Я думала, что я любовь спасу — к тому, кого всех преданней любила. Но, словно залетевшую осу, испуганно и холодно убила. Была я с ней сильна, была слаба, зависима, как девочка — от взрослых. Казалось: это — правда и судьба, а оказалось: без нее — так просто! Я подошла к пределу, к рубежу, когда у сердца больше сил не стало всё, чем давно живу я и дышу, день ото дня вымаливать устало. Кто объяснит: в чем — тайна, в чем — секрет, что ни в глазах, ни в мимолетной фразе ответного тепла и света нет, что счастья нет, что нет обратной связи? Как правоту свою перенесу, как пережить смогу, что разлюбила, что, может быть, — пчелу, а не осу в своем слепом отчаянье убила?! Переживу. Жить буду без любви. Как без любви? — в гармонии со всеми… …Вот только руки у меня в крови, отмоют этот грех вода и время.

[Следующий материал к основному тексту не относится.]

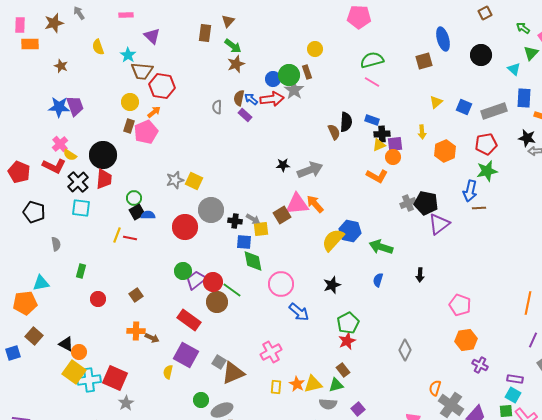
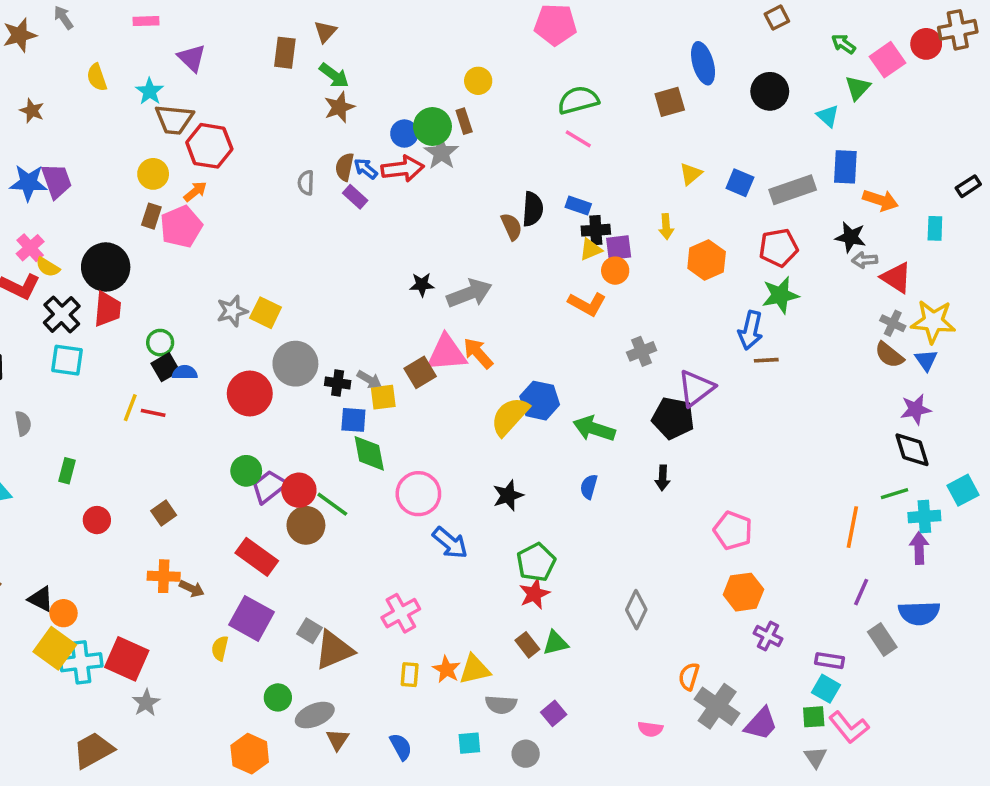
black pentagon: (426, 203) -> (673, 418), moved
green triangle: (336, 385) -> (555, 643), moved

Были в детстве счастливые сказки…

Были в детстве счастливые сказки, уносили они, как салазки, по снегам, по лугам и по снегу — и дарили отвагу и негу. Надоело мне верить политикам, надоело быть винтиком, нытиком, надоели бездарные встряски, возвращаюсь в забытые сказки! И иду я не в Кремль, а к соседу, непростую веду с ним беседу… И, решив, что ответ не отыщем, подаю неимущим и нищим. Все окрашено в добрую краску, все похоже на детскую сказку. Н никто запретить мне не в силах — поступать, словно в сказках красивых. Что в душе моей — то и наружу. Так живу, — без тоски и опаски, ибо знаю: и лажу, и стужу побеждают счастливые сказки.

САМОАНАЛИЗ

Я по прошлому сужу, что грядущее сокрыто… А сегодня я сижу у разбитого корыта. Кто же, кто его разбил? Как ни странно, как ни тошно, тот, кто вроде бы любил и во все вникал дотошно. Это трудно позабыть… А когда чужими стали, лучше всех он знал, как бить, как ломать, он знал в деталях. И друзья мои внесли тоже лепту неплохую: раскрошили, разнесли — и открыто, и втихую. Растащили закрома… И как будто подрядилась, и сама я, и сама над корытом потрудилась. Но не век же слезы лить: что сломалось — то сломалось. Без конца себя пилить — не поможешь и на малость! Лучше в муках и с трудом, но упрямо, неустанно помаленьку строить дом, где взамен корыта — ванна. И однажды, нежась в ней, незлобливо и открыто вспомнить в буднях новых дней про разбитое корыто… Не стараюсь, не спешу. Быть хочу сама собою. Может, все же и решу — как с разбитой быть судьбою. Все оплачу, всех прощу, потому что так любила, что по-прежнему грущу обо всем, что раньше было! Помолчу. Себя пойму. В конструктивном, трезвом духе покаянно перейму опыт пушкинской старухи. Я богата — и бедна, я отпета — и отмыта. Я спокойна. Я одна у разбитого корыта.